Department of Family Medicine, University of Western Ontario, London, Ontario, Canada.

出版信息

BMC Med Educ. 2015 Nov 17;15:204. doi: 10.1186/s12909-015-0486-z.

Abstract

BACKGROUND

Accrediting bodies now recognize the importance of developing the professionalism competency, by setting standards that require medical schools to identify where professionalism is addressed and how it is evaluated within the formal curriculum. The objective of this study was to compare how professionalism competency is formally addressed in the curricula of Canadian medical schools, and to better understand the Canadian approach to reporting and remediation of lapses.

METHODS

A literature review was performed and with the input of the AFMC(Association of Faculties of Medicine of Canada) Professionalism group, questionnaires were generated. An electronic survey was circulated to key leaders across the country at all the medical schools. In-depth telephone interviews were used to further explore themes, and a subsequent focus group was held to discuss challenges, particularly related to reporting and remediation.

RESULTS

The preponderance of formal professionalism teaching remains in the form of lectures and small group sessions in the preclinical years. Formal teaching declines significantly in the clerkship/clinical years. Evaluation is usually performed by a clinical supervisor, but OSCE, portfolio, and concern notes are increasingly used. Role modeling is heavily relied upon in clinical years, suggesting faculty training can help ensure clinical teachers recognize their influence on trainees. Formal remediation strategies are in place at most schools, and often involve essay writing, reflection exercises, or completion of learning modules about professionalism. Lack of clarity on what defines a lapse and fear of reprisal (for both trainees and faculty) limits reporting.

CONCLUSIONS

This study provides an overview of how professional identity formation is supported in the Canadian context, guided by the standards set out by CanMEDS. Despite a rich literature that describes the definition, program design and evaluation methods for professionalism, in some areas of the curriculum there is still an opportunity to ensure programs embrace the suggested framework. Examples of teaching and evaluation methods, deficiencies in the clinical years of study (clerkship) and challenges in addressing lapses and organizational structure are identified.
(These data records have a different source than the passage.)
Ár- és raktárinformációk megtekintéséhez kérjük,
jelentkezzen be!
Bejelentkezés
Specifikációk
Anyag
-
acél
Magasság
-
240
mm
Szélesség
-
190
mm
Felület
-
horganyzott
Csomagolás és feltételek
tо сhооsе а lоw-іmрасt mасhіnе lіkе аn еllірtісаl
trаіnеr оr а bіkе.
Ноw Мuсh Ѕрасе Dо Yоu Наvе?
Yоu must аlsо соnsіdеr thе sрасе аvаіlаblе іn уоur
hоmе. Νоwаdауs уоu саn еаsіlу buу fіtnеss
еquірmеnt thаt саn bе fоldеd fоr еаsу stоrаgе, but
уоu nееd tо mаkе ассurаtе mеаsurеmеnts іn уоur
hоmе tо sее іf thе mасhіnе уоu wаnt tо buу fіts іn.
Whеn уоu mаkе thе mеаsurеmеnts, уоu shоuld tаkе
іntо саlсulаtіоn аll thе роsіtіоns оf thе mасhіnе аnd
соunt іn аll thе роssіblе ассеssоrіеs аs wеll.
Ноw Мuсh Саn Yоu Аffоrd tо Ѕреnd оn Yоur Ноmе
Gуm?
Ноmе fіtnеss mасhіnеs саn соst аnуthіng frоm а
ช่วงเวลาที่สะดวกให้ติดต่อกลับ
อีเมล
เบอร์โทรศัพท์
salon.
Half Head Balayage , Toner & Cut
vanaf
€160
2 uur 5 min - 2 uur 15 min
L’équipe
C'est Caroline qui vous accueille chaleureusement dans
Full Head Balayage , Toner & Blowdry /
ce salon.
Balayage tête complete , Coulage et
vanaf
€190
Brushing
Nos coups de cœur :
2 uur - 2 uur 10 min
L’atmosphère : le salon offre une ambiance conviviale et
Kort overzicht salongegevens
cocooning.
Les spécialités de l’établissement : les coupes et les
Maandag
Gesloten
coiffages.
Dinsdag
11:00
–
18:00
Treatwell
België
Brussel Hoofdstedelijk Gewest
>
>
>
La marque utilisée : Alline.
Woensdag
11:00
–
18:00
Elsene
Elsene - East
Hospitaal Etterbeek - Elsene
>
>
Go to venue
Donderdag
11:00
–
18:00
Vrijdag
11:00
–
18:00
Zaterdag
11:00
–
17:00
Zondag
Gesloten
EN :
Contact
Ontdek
The results help identify the gaps that need to be addressed and some solutions that can be modeled at other academic institutions.

摘要

背景

认证机构现已认识到培养职业素养能力的重要性,通过制定标准要求医学院校明确在何处讲授职业素养以及如何在正式课程中对其进行评估。本研究的目的是比较加拿大医学院校课程中职业素养能力的正式讲授方式,并更好地理解加拿大处理失误报告和补救的方法。

方法

进行了文献综述,并在加拿大医学院校协会(AFMC)职业素养小组的参与下编制了问卷。向全国所有医学院校的关键负责人进行了电子调查。采用深入电话访谈进一步探讨相关主题,随后举行了焦点小组讨论挑战,特别是与报告和补救相关的挑战。

结果

正式的职业素养教学主要形式是临床前几年的讲座和小组讨论。在临床实习/临床阶段,正式教学显著减少。评估通常由临床督导进行,但客观结构化临床考试(OSCE)、档案袋评估和关切记录的使用越来越多。在临床阶段严重依赖榜样示范,这表明教师培训有助于确保临床教师认识到他们对学员的影响。大多数学校都有正式的补救策略,通常包括撰写论文、反思练习或完成关于职业素养的学习模块。对失误的定义不明确以及(学员和教师)对报复的恐惧限制了报告。

结论

本研究概述了在加拿大背景下,根据加拿大医学教育专业人员角色(CanMEDS)设定的标准如何支持职业身份的形成。尽管有丰富的文献描述了职业素养的定义、课程设计和评估方法,但在课程的某些领域仍有机会确保课程采用建议的框架。确定了教学和评估方法的实例、临床学习年(临床实习)的不足以及处理失误和组织结构方面的挑战。研究结果有助于确定需要解决的差距以及一些可在其他学术机构效仿的解决方案。